# 1910s Detroit Advertising Jug



## Robby Raccoon (Nov 23, 2019)

Found this today at an antique store.

C. 1914-1916 advertising gallon jug of wines and liquors.
Max Schreiber, 578 Hastings St., Detroit, Mi. 

Pictures will be sideways because posting from smart phones does that even after using the editing program to rotate them.


----------



## sandchip (Nov 23, 2019)

Nice!


----------



## hemihampton (Nov 24, 2019)

Hey, It's your old buddy Leon here in Detroit, Let me know if you ever want to sell that as I'd be Interested in adding it to my collection. Let me know. THANKS, LEON.


----------



## Robby Raccoon (Nov 26, 2019)

Thank you.


----------



## Robby Raccoon (Nov 26, 2019)

Leon, I am interested in selling it. It's too big for my limited display room.


----------



## hemihampton (Nov 28, 2019)

OK, I'll PM message you soon. THANKS, LEON.


P.S. HAPPY THANKSGIVING.


----------



## Robby Raccoon (Nov 28, 2019)

Thank you. I hope that you also have a great Thanksgiving. 

Can't post photos from FB apparently, but I can link em.

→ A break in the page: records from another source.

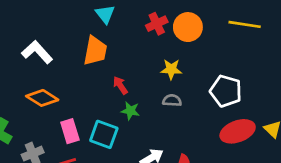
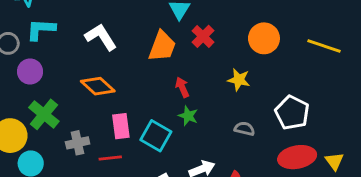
red cross: (157, 24) -> (203, 36), moved, turned -30
gray semicircle: (172, 100) -> (244, 129), moved

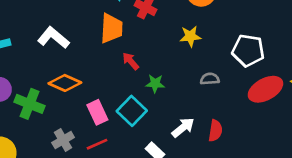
red arrow: (182, 87) -> (131, 61), moved
green cross: (44, 114) -> (30, 104), moved
cyan square: (156, 136) -> (132, 111), turned 32

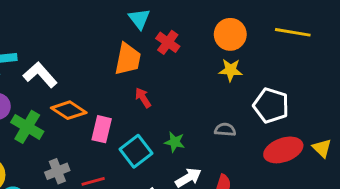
yellow star: (190, 36) -> (231, 70), moved
white L-shape: (53, 38) -> (40, 75), moved
green star: (155, 84) -> (175, 142), moved
pink rectangle: (97, 112) -> (102, 129), moved, turned 30

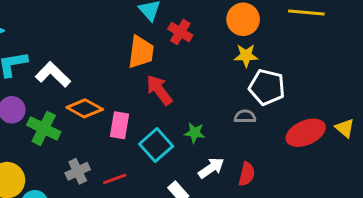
red arrow: (143, 98) -> (159, 90), size x1.5
white pentagon: (271, 105) -> (267, 87), moved

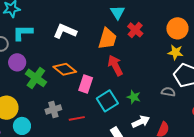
white L-shape: (53, 74) -> (65, 31), moved, turned -30

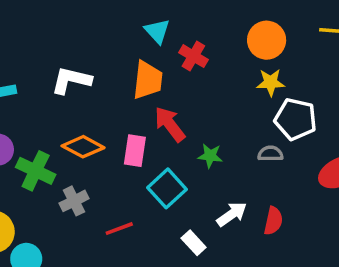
pink rectangle: (86, 84) -> (135, 151), moved
green star: (134, 97) -> (210, 156), moved
gray cross: (53, 109) -> (74, 201), moved

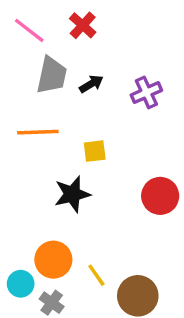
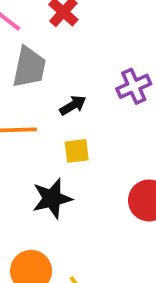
black arrow: (91, 84) -> (73, 105), moved

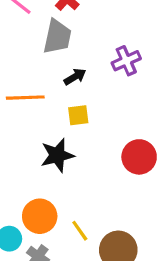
gray trapezoid: (29, 67) -> (57, 37), moved

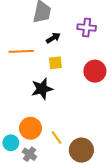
purple cross: (126, 61) -> (87, 28), turned 30
red circle: (139, 157) -> (95, 71), moved

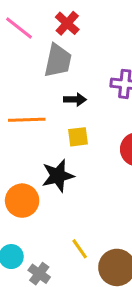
black arrow: (53, 38) -> (75, 100), turned 32
orange circle: (31, 128) -> (22, 201), moved

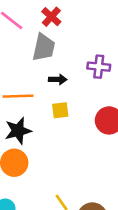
black star: (58, 176) -> (18, 131), moved

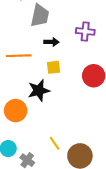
black star: (18, 131) -> (39, 91), moved

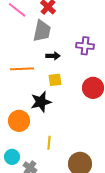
yellow line: (55, 143) -> (49, 143), moved, turned 40

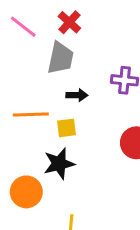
yellow square: (55, 80) -> (66, 128), moved

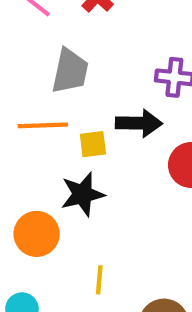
gray trapezoid: (61, 58) -> (70, 71), moved
black arrow: (77, 95) -> (139, 123), moved, size x1.5

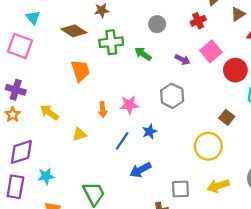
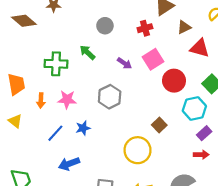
green cross: (111, 42) -> (56, 64), moved
orange trapezoid: (80, 71) -> (16, 84), moved
yellow triangle: (79, 134) -> (15, 121), turned 48

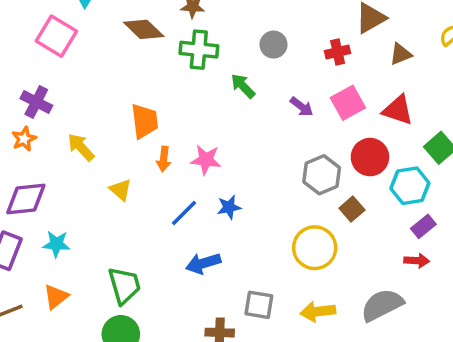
red triangle: (200, 48) -> (398, 110), moved
green cross: (56, 64) -> (199, 50), moved
red circle: (174, 81) -> (370, 157), moved
orange trapezoid: (16, 84) -> (145, 121), moved
gray hexagon: (110, 97) -> (322, 175), moved

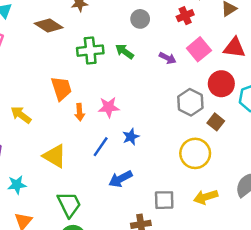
green cross: (199, 50) -> (90, 51), moved
yellow triangle: (121, 190) -> (55, 156), moved, size x1.5

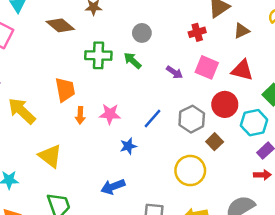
gray circle: (140, 19) -> (142, 33), moved
pink square: (199, 49) -> (207, 67), turned -35
yellow arrow: (21, 115) -> (22, 111), size x1.4
blue line: (101, 147) -> (152, 118), moved

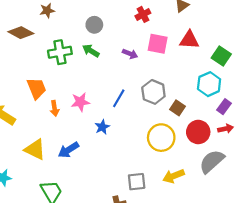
red circle: (225, 104) -> (198, 132), moved
blue arrow: (113, 187) -> (68, 150), moved

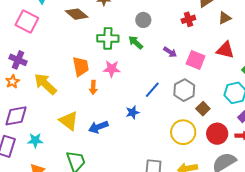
pink square: (158, 44) -> (196, 60), moved
pink star: (80, 102) -> (112, 69), moved

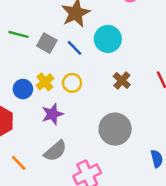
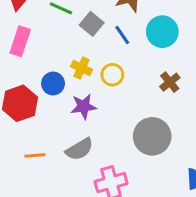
yellow cross: (45, 82) -> (82, 68), turned -36
blue circle: (23, 89) -> (53, 84), moved
orange line: (19, 163) -> (35, 155), turned -60

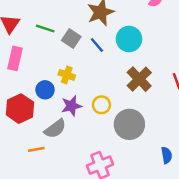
yellow circle: (112, 75) -> (101, 105), moved
brown cross: (170, 82) -> (139, 79), size x1.5
gray semicircle: (79, 149) -> (55, 129), moved

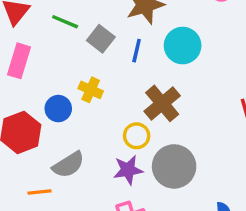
blue line: (97, 45) -> (137, 51), turned 49
brown cross: (139, 79) -> (162, 103), moved
purple star: (71, 106) -> (128, 170), moved

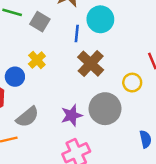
blue line: (137, 51) -> (77, 34), moved
yellow cross: (91, 90) -> (37, 60), turned 30
yellow circle: (137, 136) -> (132, 83), moved

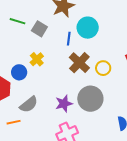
yellow circle: (132, 83) -> (103, 68), moved

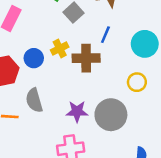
cyan circle: (88, 28) -> (145, 44), moved
brown cross: (79, 63) -> (86, 58), moved, turned 30
gray semicircle: (29, 104) -> (34, 100), turned 96

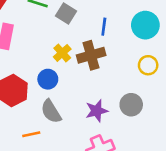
blue circle: (34, 58) -> (48, 79), moved
gray circle: (111, 115) -> (131, 105), size x0.7

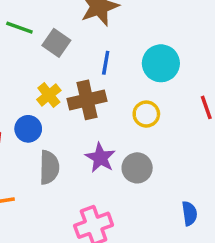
yellow circle: (148, 65) -> (146, 114), moved
gray semicircle: (51, 111) -> (49, 167), moved, turned -150
purple star: (97, 111) -> (100, 158), moved, turned -30

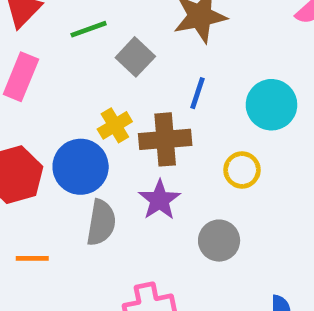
green line: (19, 28) -> (89, 29), turned -48
blue circle: (28, 129) -> (81, 167), size x1.5
purple star: (100, 158) -> (160, 200), moved

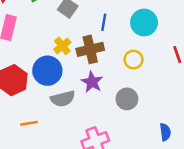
gray semicircle: (101, 223) -> (63, 99), turned 75

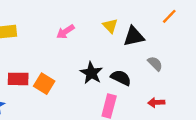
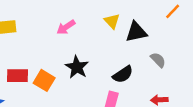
black star: (91, 73) -> (77, 67), moved
black semicircle: (121, 78) -> (123, 74), turned 120

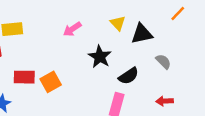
black star: (77, 67) -> (100, 57), moved
orange square: (44, 80) -> (51, 82), turned 30

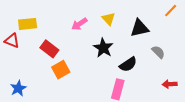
yellow triangle: (118, 23) -> (108, 19), moved
red rectangle: (24, 77) -> (49, 49), moved, turned 36
red arrow: (165, 101) -> (170, 84), moved

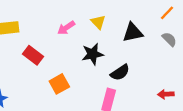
black star: (103, 48) -> (93, 54), turned 30
gray semicircle: (158, 52) -> (169, 39), moved
orange square: (61, 70) -> (59, 84), moved

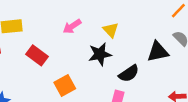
yellow triangle: (98, 22) -> (111, 30), moved
black triangle: (133, 32) -> (158, 52), moved

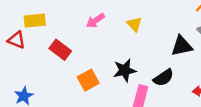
black star: (100, 54) -> (125, 70), moved
black semicircle: (129, 73) -> (163, 78), moved

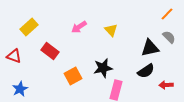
yellow rectangle: (35, 21) -> (29, 27), turned -36
red triangle: (16, 40) -> (14, 56), moved
black semicircle: (163, 78) -> (146, 71), moved

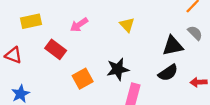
yellow rectangle: (29, 27) -> (31, 21), turned 30
pink arrow: (79, 27) -> (79, 25), moved
red arrow: (166, 85) -> (199, 82), moved

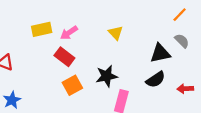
yellow rectangle: (31, 21) -> (42, 29), moved
red rectangle: (56, 49) -> (64, 57), moved

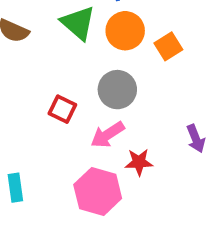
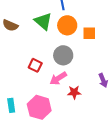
orange square: (168, 46) -> (89, 33), turned 32
pink hexagon: (98, 192) -> (39, 107), moved

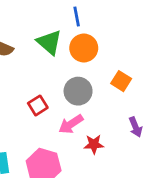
orange square: (89, 33) -> (121, 81), moved, turned 32
red square: (35, 65) -> (38, 105), turned 32

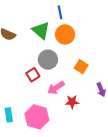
orange square: (121, 81) -> (81, 67), moved
gray circle: (78, 91) -> (48, 60), moved

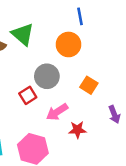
blue line: (60, 12) -> (80, 16), moved
green triangle: (41, 30) -> (23, 34), moved

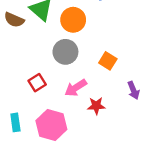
orange circle: (69, 44) -> (73, 20), moved
red square: (28, 95) -> (37, 83), moved

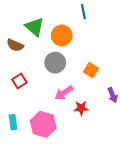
brown semicircle: (14, 20) -> (15, 45), moved
red square: (37, 83) -> (19, 81), moved

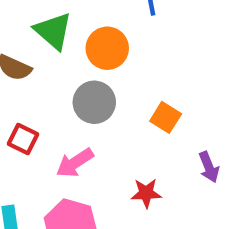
red square: (19, 81) -> (23, 139), turned -32
pink arrow: (64, 93) -> (75, 163), moved

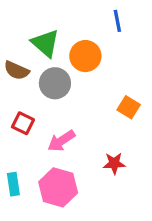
gray circle: (94, 102) -> (55, 83), moved

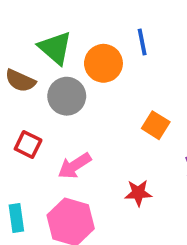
blue line: (117, 21) -> (142, 42), moved

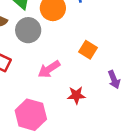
pink arrow: (74, 166) -> (49, 69), moved

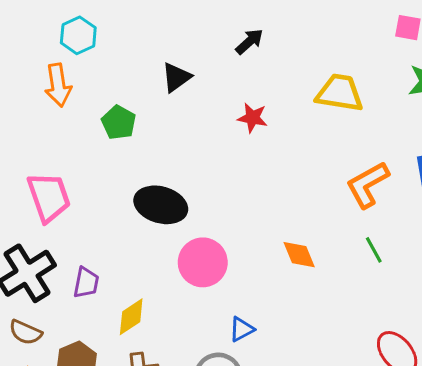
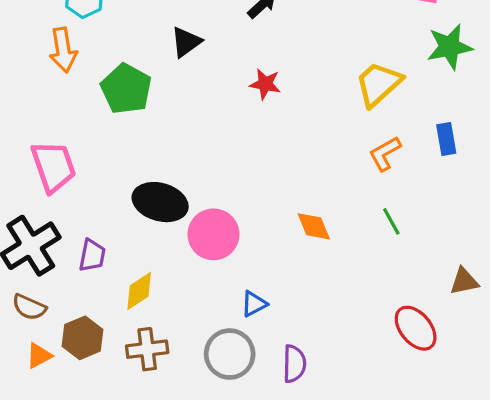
yellow trapezoid: (340, 93) -> (378, 84), moved, turned -51
green pentagon: (119, 122) -> (126, 89), size x1.4
orange L-shape: (368, 185) -> (385, 154), size x0.7
black ellipse: (161, 205) -> (160, 202), moved

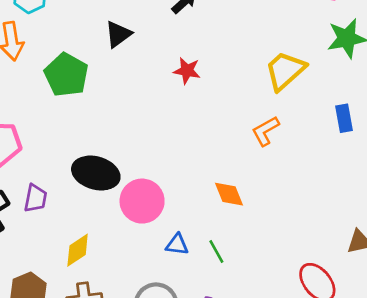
orange L-shape: (385, 154) -> (265, 131), moved
green line: (391, 221) -> (216, 252), moved
purple trapezoid: (92, 255) -> (35, 198), moved
blue triangle: (254, 304) -> (177, 245), moved, turned 35

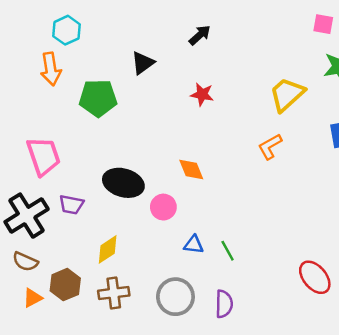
green pentagon: (66, 75) -> (98, 98), turned -30
orange diamond: (229, 194) -> (191, 169), moved
purple trapezoid: (35, 198) -> (71, 205), turned 90
pink circle: (142, 201) -> (163, 207), size x0.7

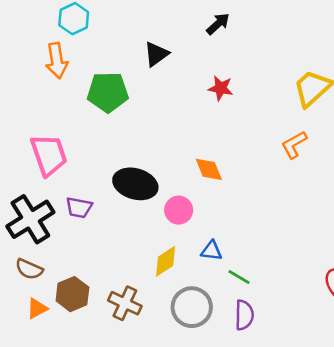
yellow diamond: (108, 249) -> (166, 261), moved
green line: (228, 251) -> (239, 277), moved, turned -30
brown cross: (114, 293) -> (125, 303), turned 32

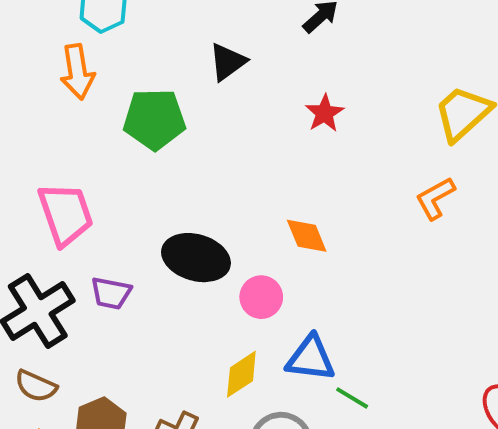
red star: (221, 88) -> (324, 113), turned 30
blue triangle: (211, 251) -> (311, 358), size x1.5

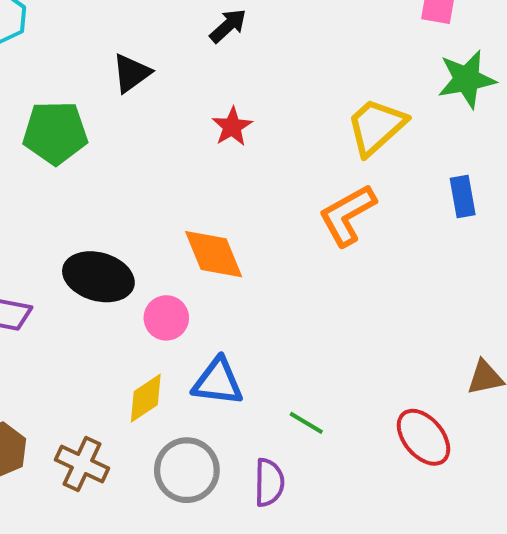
orange L-shape: (435, 198) -> (347, 215), size x1.4
orange diamond: (307, 236) -> (214, 254), size x1.4
green line: (352, 398) -> (306, 423), moved

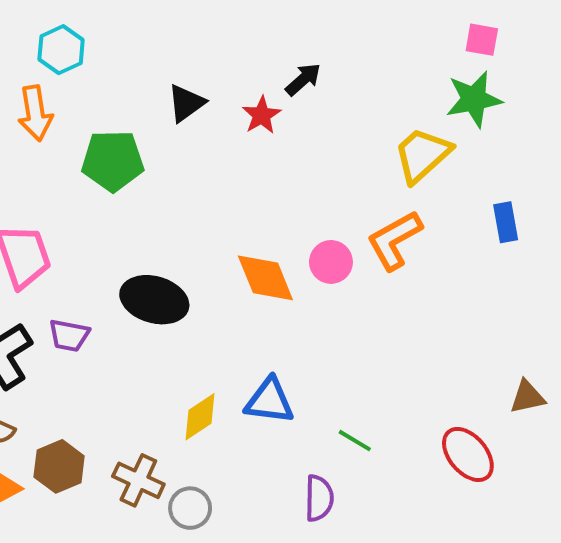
black arrow: (228, 26) -> (303, 79), moved
green star: (467, 79) -> (474, 99), moved
red star: (232, 127) -> (262, 115), moved
pink circle: (166, 318) -> (331, 262), moved
gray circle: (187, 470) -> (190, 508), moved, size x0.7

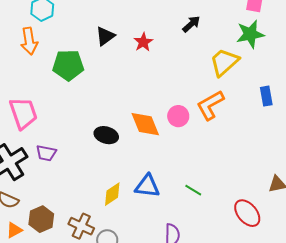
black arrow: (303, 79) -> (191, 24), moved
black ellipse: (154, 300) -> (106, 135), moved, size x0.7
green line: (355, 441) -> (193, 190), moved

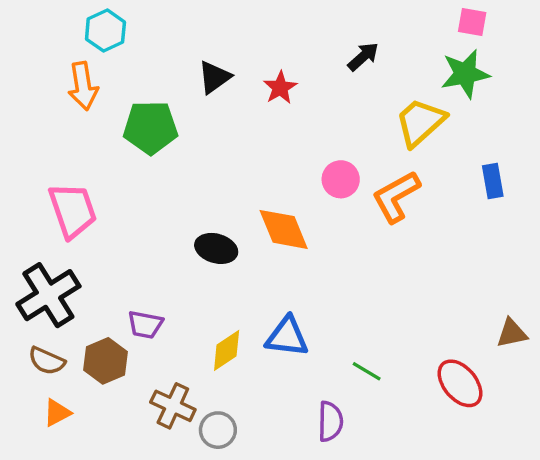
pink circle: (178, 116) -> (341, 179), moved
purple trapezoid: (46, 153) -> (145, 325), moved
green line: (193, 190) -> (367, 371), moved
brown hexagon: (41, 219) -> (105, 361), moved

Funny pic.


----------



## Robby Raccoon (Nov 30, 2019)

Leon, I'm afraid you can't receive any more PMs till you clear some space. 

"hemihampton has exceeded their stored private messages quota and cannot accept further messages until they clear some space."


----------



## hemihampton (Nov 30, 2019)

OK, I just cleared somew out. Go ahead & send me a PM. THANKS, LEON.


----------